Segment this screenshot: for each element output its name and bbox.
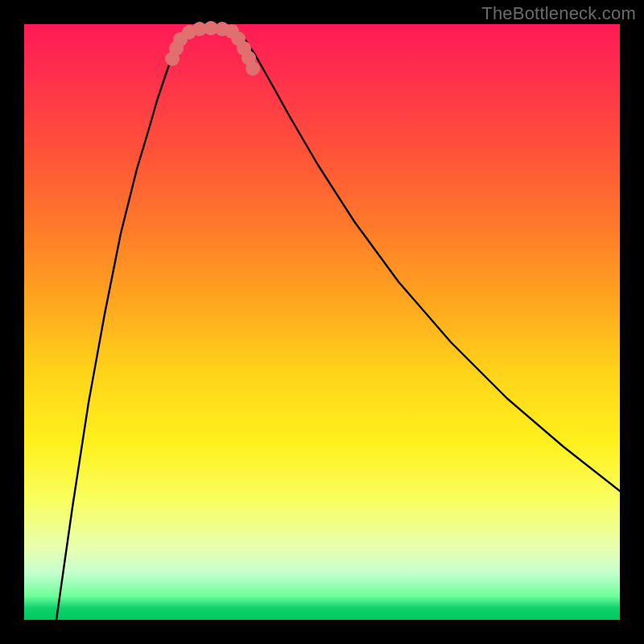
watermark-text: TheBottleneck.com [481, 3, 636, 24]
chart-frame: TheBottleneck.com [0, 0, 644, 644]
marker-dot [246, 61, 260, 76]
marker-group [165, 21, 260, 76]
bottleneck-curve [56, 27, 620, 620]
plot-area [24, 24, 620, 620]
curve-svg [24, 24, 620, 620]
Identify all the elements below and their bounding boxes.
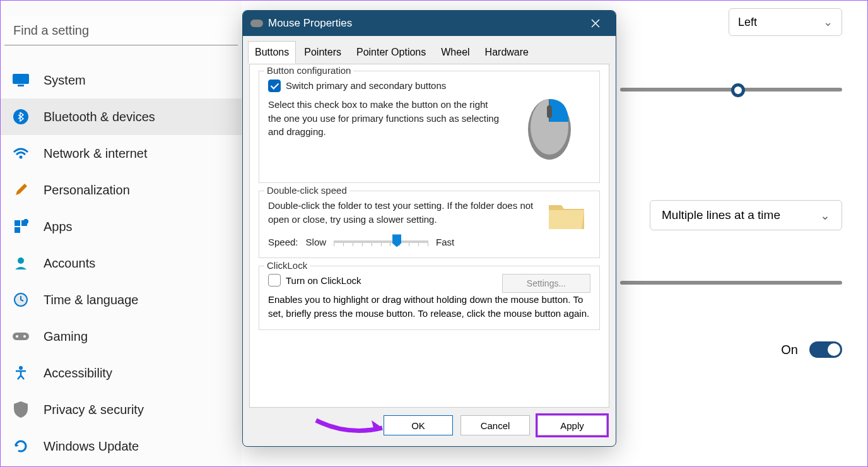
close-button[interactable]	[583, 11, 608, 36]
titlebar[interactable]: Mouse Properties	[243, 11, 616, 36]
sidebar-item-accounts[interactable]: Accounts	[1, 245, 242, 281]
tab-bar: Buttons Pointers Pointer Options Wheel H…	[243, 36, 616, 64]
mouse-icon	[250, 20, 263, 27]
double-click-description: Double-click the folder to test your set…	[268, 199, 539, 227]
tab-pointer-options[interactable]: Pointer Options	[349, 41, 433, 64]
sidebar-item-label: Windows Update	[44, 439, 139, 454]
sidebar-item-label: Gaming	[44, 329, 88, 344]
button-config-description: Select this check box to make the button…	[268, 98, 501, 139]
clock-icon	[12, 291, 30, 309]
apps-icon	[12, 218, 30, 235]
slider-thumb[interactable]	[731, 83, 745, 97]
double-click-group: Double-click speed Double-click the fold…	[259, 191, 600, 258]
dropdown-value: Left	[738, 16, 757, 29]
cancel-button[interactable]: Cancel	[460, 415, 530, 435]
sidebar-item-bluetooth[interactable]: Bluetooth & devices	[1, 98, 242, 135]
brush-icon	[12, 181, 30, 199]
svg-point-12	[23, 335, 26, 338]
close-icon	[591, 19, 600, 28]
svg-rect-10	[13, 333, 29, 340]
sidebar-item-network[interactable]: Network & internet	[1, 135, 242, 172]
sidebar-item-label: Apps	[44, 220, 73, 234]
svg-point-13	[19, 366, 23, 370]
clicklock-checkbox[interactable]	[268, 274, 281, 287]
switch-buttons-checkbox[interactable]	[268, 80, 281, 92]
group-title: Double-click speed	[264, 185, 349, 196]
sidebar-item-privacy[interactable]: Privacy & security	[1, 391, 242, 428]
svg-point-8	[18, 257, 24, 264]
inactive-windows-toggle[interactable]	[809, 341, 842, 358]
sidebar-item-label: Bluetooth & devices	[44, 110, 155, 124]
svg-rect-16	[547, 105, 552, 118]
group-title: Button configuration	[264, 65, 353, 76]
bluetooth-icon	[12, 108, 30, 126]
sidebar-item-time[interactable]: Time & language	[1, 281, 242, 318]
button-configuration-group: Button configuration Switch primary and …	[259, 71, 600, 183]
shield-icon	[12, 401, 30, 418]
double-click-speed-slider[interactable]	[334, 240, 428, 243]
sidebar-item-label: Accounts	[44, 256, 95, 271]
wifi-icon	[12, 145, 30, 162]
scroll-lines-slider[interactable]	[620, 281, 842, 285]
clicklock-group: ClickLock Settings... Turn on ClickLock …	[259, 266, 600, 330]
slow-label: Slow	[306, 235, 327, 249]
sidebar-item-label: Time & language	[44, 293, 138, 307]
svg-point-11	[16, 335, 18, 338]
cursor-speed-slider[interactable]	[620, 88, 842, 92]
settings-sidebar: System Bluetooth & devices Network & int…	[1, 1, 242, 467]
sidebar-item-apps[interactable]: Apps	[1, 208, 242, 245]
test-folder-icon[interactable]	[546, 199, 590, 234]
sidebar-item-update[interactable]: Windows Update	[1, 428, 242, 464]
clicklock-description: Enables you to highlight or drag without…	[268, 293, 590, 321]
sidebar-item-label: Accessibility	[44, 366, 112, 381]
tab-buttons[interactable]: Buttons	[248, 41, 296, 64]
svg-rect-0	[13, 74, 29, 84]
sidebar-item-label: System	[44, 73, 86, 88]
tab-wheel[interactable]: Wheel	[434, 41, 476, 64]
apply-button[interactable]: Apply	[537, 415, 607, 435]
dialog-title: Mouse Properties	[268, 17, 352, 30]
gamepad-icon	[12, 328, 30, 345]
svg-point-3	[20, 156, 23, 159]
tab-hardware[interactable]: Hardware	[478, 41, 536, 64]
monitor-icon	[12, 71, 30, 89]
mouse-properties-dialog: Mouse Properties Buttons Pointers Pointe…	[242, 10, 616, 447]
primary-button-dropdown[interactable]: Left ⌄	[729, 8, 842, 36]
update-icon	[12, 437, 30, 455]
sidebar-item-gaming[interactable]: Gaming	[1, 318, 242, 355]
sidebar-item-accessibility[interactable]: Accessibility	[1, 355, 242, 391]
search-input[interactable]	[4, 16, 238, 45]
tab-pointers[interactable]: Pointers	[297, 41, 348, 64]
svg-rect-1	[18, 85, 24, 86]
sidebar-item-personalization[interactable]: Personalization	[1, 172, 242, 208]
sidebar-item-label: Network & internet	[44, 146, 148, 161]
svg-rect-6	[15, 227, 20, 233]
chevron-down-icon: ⌄	[820, 208, 830, 223]
group-title: ClickLock	[264, 260, 310, 271]
ok-button[interactable]: OK	[384, 415, 453, 435]
svg-rect-4	[15, 220, 20, 226]
sidebar-item-label: Personalization	[44, 183, 130, 198]
fast-label: Fast	[436, 235, 454, 249]
speed-label: Speed:	[268, 235, 298, 249]
mouse-preview-image	[508, 79, 590, 174]
checkbox-label: Switch primary and secondary buttons	[286, 79, 446, 93]
dropdown-value: Multiple lines at a time	[662, 208, 780, 222]
sidebar-item-system[interactable]: System	[1, 62, 242, 98]
chevron-down-icon: ⌄	[823, 15, 833, 29]
accessibility-icon	[12, 364, 30, 382]
checkbox-label: Turn on ClickLock	[286, 275, 361, 286]
clicklock-settings-button: Settings...	[502, 274, 590, 293]
person-icon	[12, 254, 30, 272]
scroll-mode-dropdown[interactable]: Multiple lines at a time ⌄	[650, 200, 842, 230]
sidebar-item-label: Privacy & security	[44, 403, 144, 417]
toggle-label: On	[781, 343, 798, 357]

★ ★ ★ ★ ★ ★ ★

* WHAT THIS TASK INVOLVES:
Which lines above hold the string "Multiple"? Copy every one of them.

* PROBLEM SOLUTION:
dropdown-value: Multiple lines at a time	[662, 208, 780, 222]
scroll-mode-dropdown[interactable]: Multiple lines at a time ⌄	[650, 200, 842, 230]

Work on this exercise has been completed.